Of all the lines in the entries below, give again exactly those starting at the line containing "INGRÉDIENTS" and ending at the line containing "Des caissettes en papier.", both ends included, and no others.

Recorded data
::::::::::

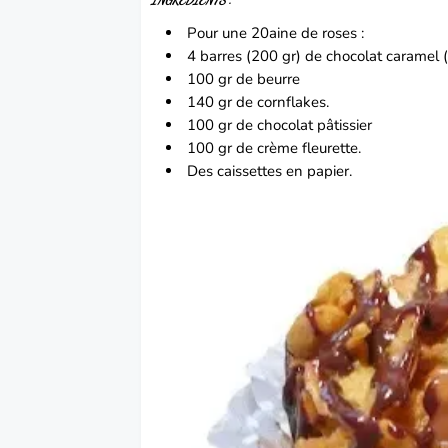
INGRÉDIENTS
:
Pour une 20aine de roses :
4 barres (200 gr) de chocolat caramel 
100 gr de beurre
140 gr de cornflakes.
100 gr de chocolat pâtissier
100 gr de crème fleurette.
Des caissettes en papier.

::::::::::

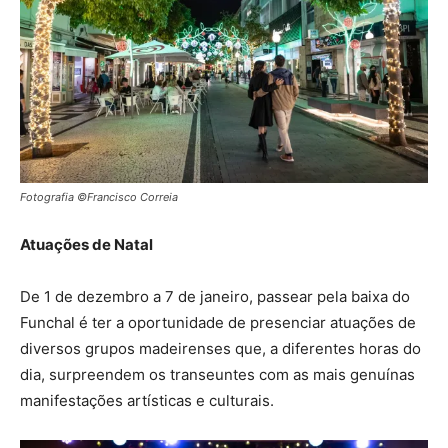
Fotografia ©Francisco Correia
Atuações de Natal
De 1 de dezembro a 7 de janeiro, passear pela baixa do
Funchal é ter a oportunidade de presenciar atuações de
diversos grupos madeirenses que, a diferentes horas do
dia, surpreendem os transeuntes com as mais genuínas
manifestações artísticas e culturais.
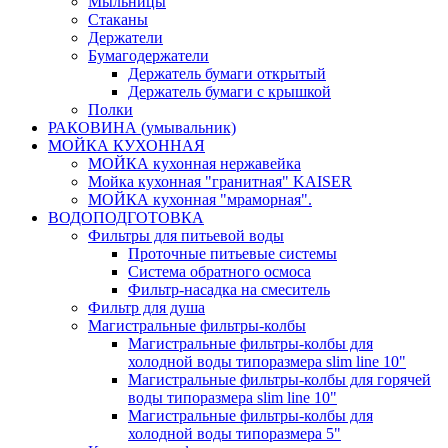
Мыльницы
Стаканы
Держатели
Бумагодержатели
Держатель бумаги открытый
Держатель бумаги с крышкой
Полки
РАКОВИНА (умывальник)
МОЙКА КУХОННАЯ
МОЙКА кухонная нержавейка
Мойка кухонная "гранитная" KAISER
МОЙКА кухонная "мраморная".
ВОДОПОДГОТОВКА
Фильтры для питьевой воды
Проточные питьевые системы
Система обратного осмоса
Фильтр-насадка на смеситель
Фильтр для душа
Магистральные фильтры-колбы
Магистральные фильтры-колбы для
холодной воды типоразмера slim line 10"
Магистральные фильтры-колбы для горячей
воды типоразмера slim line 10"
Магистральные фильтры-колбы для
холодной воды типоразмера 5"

::::::::::

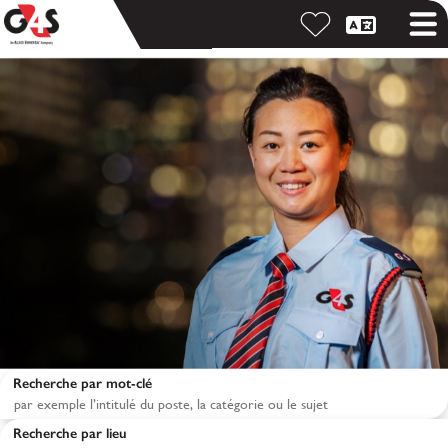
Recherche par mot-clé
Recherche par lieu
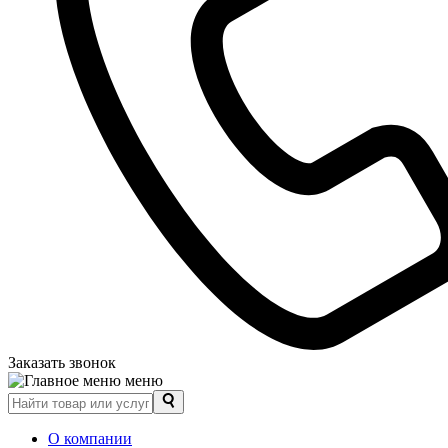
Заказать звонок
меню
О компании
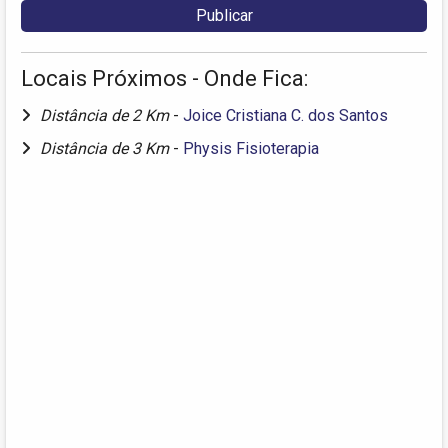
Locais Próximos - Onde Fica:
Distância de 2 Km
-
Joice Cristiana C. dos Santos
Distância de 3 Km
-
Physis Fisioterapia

::::::::::

- _The answer_
INGRÉDIENTS
:
Pour une 20aine de roses :
4 barres (200 gr) de chocolat caramel 
100 gr de beurre
140 gr de cornflakes.
100 gr de chocolat pâtissier
100 gr de crème fleurette.
Des caissettes en papier.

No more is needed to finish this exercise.